- **Work instruction**: Exactly the lines below from the line with "catanzarochannel.it" through the line with "TFG, TFM (temporales)" must make up the answer, both ends included and pictures left out.

═════ Material shown ═════

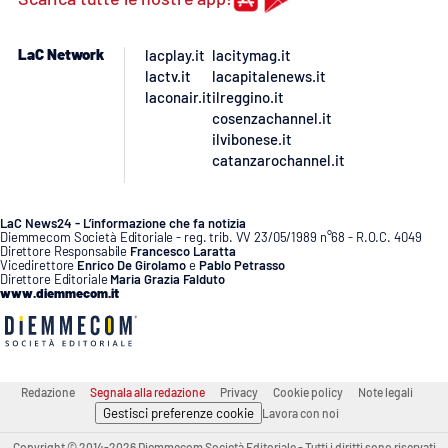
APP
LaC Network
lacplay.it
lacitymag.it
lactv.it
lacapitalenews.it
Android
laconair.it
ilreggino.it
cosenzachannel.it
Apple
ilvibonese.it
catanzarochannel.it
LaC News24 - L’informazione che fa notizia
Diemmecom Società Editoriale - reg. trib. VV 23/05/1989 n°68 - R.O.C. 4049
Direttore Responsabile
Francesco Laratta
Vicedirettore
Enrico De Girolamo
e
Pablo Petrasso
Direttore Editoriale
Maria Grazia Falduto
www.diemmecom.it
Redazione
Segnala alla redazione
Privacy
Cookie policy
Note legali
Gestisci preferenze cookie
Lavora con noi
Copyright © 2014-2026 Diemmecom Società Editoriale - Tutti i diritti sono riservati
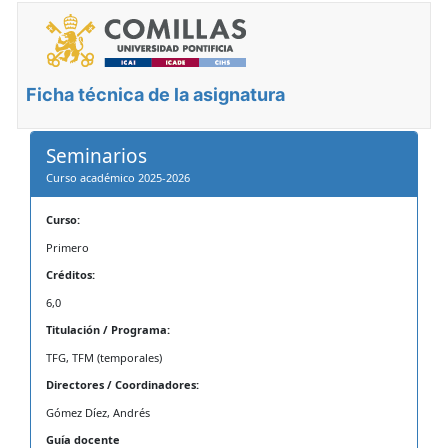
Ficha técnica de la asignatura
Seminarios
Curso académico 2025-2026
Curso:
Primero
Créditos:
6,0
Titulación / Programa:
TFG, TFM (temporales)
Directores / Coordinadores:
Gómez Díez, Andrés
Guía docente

═════
═════ Material shown ═════

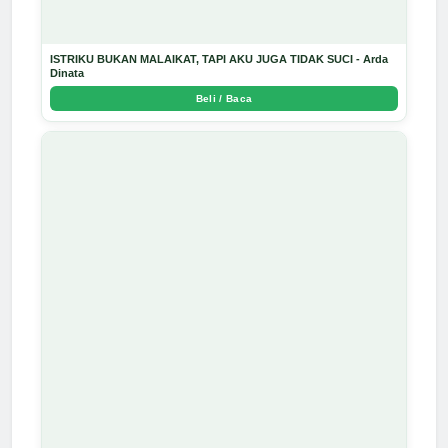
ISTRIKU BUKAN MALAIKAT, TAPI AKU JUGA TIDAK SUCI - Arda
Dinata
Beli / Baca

═════

- **Task result**:
catanzarochannel.it
LaC News24 - L’informazione che fa notizia
Diemmecom Società Editoriale - reg. trib. VV 23/05/1989 n°68 - R.O.C. 4049
Direttore Responsabile
Francesco Laratta
Vicedirettore
Enrico De Girolamo
e
Pablo Petrasso
Direttore Editoriale
Maria Grazia Falduto
www.diemmecom.it
Redazione
Segnala alla redazione
Privacy
Cookie policy
Note legali
Gestisci preferenze cookie
Lavora con noi
Copyright © 2014-2026 Diemmecom Società Editoriale - Tutti i diritti sono riservati
Ficha técnica de la asignatura
Seminarios
Curso académico 2025-2026
Curso:
Primero
Créditos:
6,0
Titulación / Programa:
TFG, TFM (temporales)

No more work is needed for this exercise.